Commentaire d'évangile (Jn 11, 3-7.17.20-27.33b-45) par le père Sébastien Antoni

PAS DE CHANT FINAL

Évangile de Jésus Christ selon saint Jean

En ce temps-là,
Marthe et Marie,  les deux sœurs de Lazare,
envoyèrent dire à Jésus :
« Seigneur, celui que tu aimes est malade. »
    En apprenant cela, Jésus dit :
« Cette maladie ne conduit pas à la mort,
elle est pour la gloire de Dieu,
afin que par elle le Fils de Dieu soit glorifié. »
    Jésus aimait Marthe et sa sœur, ainsi que Lazare.
    Quand il apprit que celui-ci était malade,
il demeura deux jours encore à l’endroit où il se trouvait.
    Puis, après cela, il dit aux disciples :
« Revenons en Judée. »
    À son arrivée,
Jésus trouva Lazare au tombeau depuis quatre jours déjà.
    Lorsque Marthe apprit l’arrivée de Jésus,
elle partit à sa rencontre,
tandis que Marie restait assise à la maison.
    Marthe dit à Jésus :
« Seigneur, si tu avais été ici,
mon frère ne serait pas mort.
    Mais maintenant encore, je le sais,
tout ce que tu demanderas à Dieu, Dieu te l’accordera. »
    Jésus lui dit :
« Ton frère ressuscitera. »
    Marthe reprit :
« Je sais qu’il ressuscitera à la résurrection,
au dernier jour. »
    Jésus lui dit :
« Moi, je suis la résurrection et la vie.
Celui qui croit en moi,
même s’il meurt, vivra ;
    quiconque vit et croit en moi
ne mourra jamais.
Crois-tu cela ? »
    Elle répondit :
« Oui, Seigneur, je le crois :
tu es le Christ, le Fils de Dieu,
tu es celui qui vient dans le monde. »
    Jésus, en son esprit, fut saisi d’émotion, il fut bouleversé,
    et il demanda :
« Où l’avez-vous déposé ? »
Ils lui répondirent :
« Seigneur, viens, et vois. »
    Alors Jésus se mit à pleurer.
    Les Juifs disaient :
« Voyez comme il l’aimait ! »
    Mais certains d’entre eux dirent :
« Lui qui a ouvert les yeux de l’aveugle,
ne pouvait-il pas empêcher Lazare de mourir ? »
    Jésus, repris par l’émotion,
arriva au tombeau.
C’était une grotte fermée par une pierre.
    Jésus dit :
« Enlevez la pierre. »
Marthe, la sœur du défunt, lui dit :
« Seigneur, il sent déjà ;
c’est le quatrième jour qu’il est là. »
    Alors Jésus dit à Marthe :
« Ne te l’ai-je pas dit ?
Si tu crois, tu verras la gloire de Dieu. »
    On enleva donc la pierre.
Alors Jésus leva les yeux au ciel et dit :
« Père, je te rends grâce
parce que tu m’as exaucé.
    Je le savais bien, moi, que tu m’exauces toujours ;
mais je le dis à cause de la foule qui m’entoure,
afin qu’ils croient que c’est toi qui m’as envoyé. »
    Après cela, il cria d’une voix forte :
« Lazare, viens dehors ! »
    Et le mort sortit,
les pieds et les mains liés par des bandelettes,
le visage enveloppé d’un suaire.
Jésus leur dit :
« Déliez-le, et laissez-le aller. »
    Beaucoup de Juifs, qui étaient venus auprès de Marie
et avaient donc vu ce que Jésus avait fait,
crurent en lui.
 
Source : AELF

Méditation Père Sébastien Antoni    

Jésus semble vraiment aimer se faire désirer… Alors que Lazare est en train de mourir, Jésus attend… et ne se presse absolument pas pour accourir auprès de son ami souffrant et de ses sœurs éplorées.
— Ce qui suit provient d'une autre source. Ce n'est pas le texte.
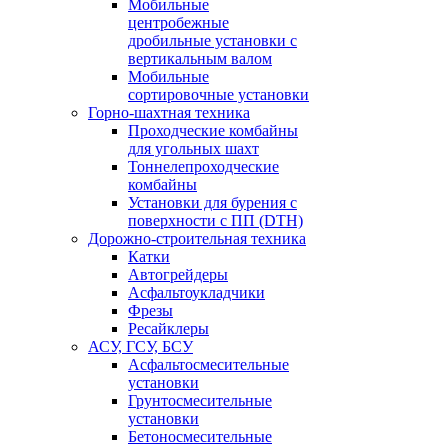
Мобильные
центробежные
дробильные установки с
вертикальным валом
Мобильные
сортировочные установки
Горно-шахтная техника
Проходческие комбайны
для угольных шахт
Тоннелепроходческие
комбайны
Установки для бурения с
поверхности с ПП (DTH)
Дорожно-строительная техника
Катки
Автогрейдеры
Асфальтоукладчики
Фрезы
Ресайклеры
АСУ, ГСУ, БСУ
Асфальтосмесительные
установки
Грунтосмесительные
установки
Бетоносмесительные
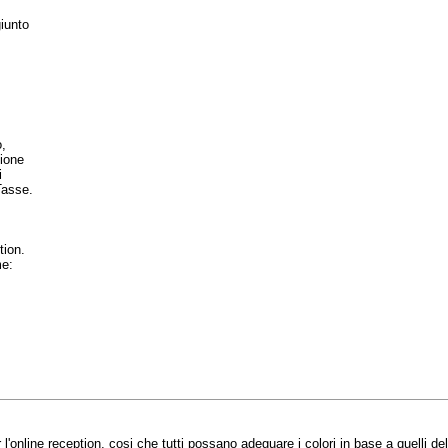
iunto
,
ione
i
Tasse.
tion.
me:
l'online reception, cosi che tutti possano adeguare i colori in base a quelli del 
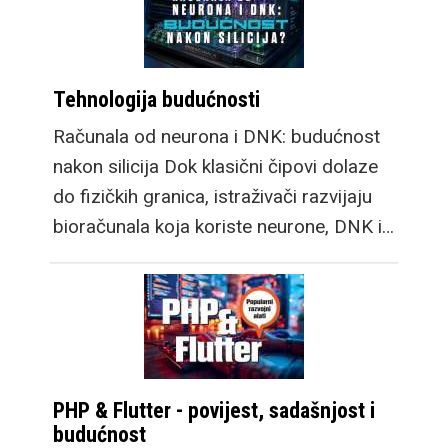
Snapdragon Wear Elite
platformu donosi velik
skok u performansama
Tehnologija budućnosti
sustava. Samsung
Galaxy Watch9 dolazi u
Računala od neurona i DNK: budućnost
dvije veličine, a
nakon silicija Dok klasični čipovi dolaze
osigurava cjelodnevnu
do fizičkih granica, istraživači razvijaju
bateriju sa vrlo
bioračunala koja koriste neurone, DNK i…
robusnim i svestranim
Google WearOS 7
sustavom i njihovom
OneUI 9 optimizacijom.
Galaxy Watch Ultra2
osim velike baterije
PHP & Flutter - povijest, sadašnjost i
budućnost
sada ima i brzo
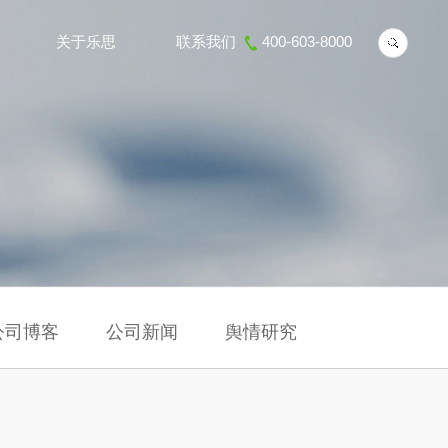
关于乐思
联系我们
400-603-8000
公司博客
公司新闻
舆情研究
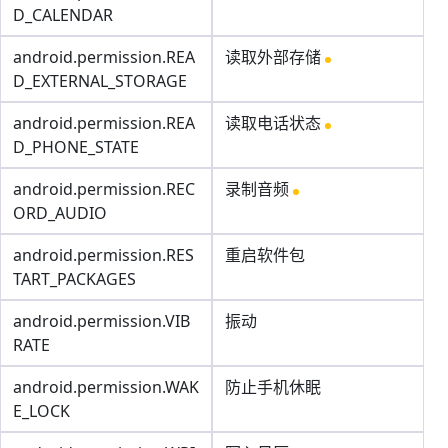
D_CALENDAR
android.permission.REA
读取外部存储
D_EXTERNAL_STORAGE
android.permission.REA
读取电话状态
D_PHONE_STATE
android.permission.REC
录制音频
ORD_AUDIO
android.permission.RES
重启软件包
TART_PACKAGES
android.permission.VIB
振动
RATE
android.permission.WAK
防止手机休眠
E_LOCK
L’Evangile va jusqu’à nous préciser que Jésus s’est même réjoui de ne pas avoir été là. Mais pourquoi donc ?
Est-ce là un signe ? S'agirait-il de Montrer que Dieu est capable, à la prière de Jésus, de rendre un mort à la vie ? …
Plus qu’un signe, un signal ! Voire même une provocation ! Au cœur même de l’attente de la mort de Lazare, provoquer une attente de plus, celle du Christ, et avec lui, celle de Dieu et de la vie.
Si Jésus semble se faire attendre, c’est justement pour laisser la vie de Dieu se faire désirer. Pour que ce désir soit plus grand que celui de la mort, pour que cette attente embrasse et dépasse l’attente même de la mort. Bref, pour que la mort soit comprise, engloutie dans la vie en Dieu. Jésus demeure dans le calme et la confiance, car il sait, lui, que l’avenir de l’homme, ce n’est pas la mort, mais la vie… Cette paix de Jésus qui rayonne mystérieusement avant la mort de Lazare est comme une annonce de la paix du Ressuscité après sa propre mort, une préfiguration de la victoire de la vie sur la mort.
Etty Hillesum, cette jeune femme juive, l’avait pressenti lorsqu’elle écrivait dans son journal, quelques années avant d’être déporté et tuée à Auschwitz : « regarder la mort en face et l’accepter comme partie intégrante de la vie, c’est élargir cette vie. A l’inverse, sacrifier dès maintenant à la mort un morceau de cette vie, par peur de la mort et refus de l’accepter, c’est le meilleur moyen de ne garder qu’un pauvre petit bout de vie mutilée, méritant à peine le nom de vie. Cela semble un paradoxe : en excluant la mort de sa vie, on se prive d’une vie complète, et en l’y accueillant on élargit et on enrichit sa vie. »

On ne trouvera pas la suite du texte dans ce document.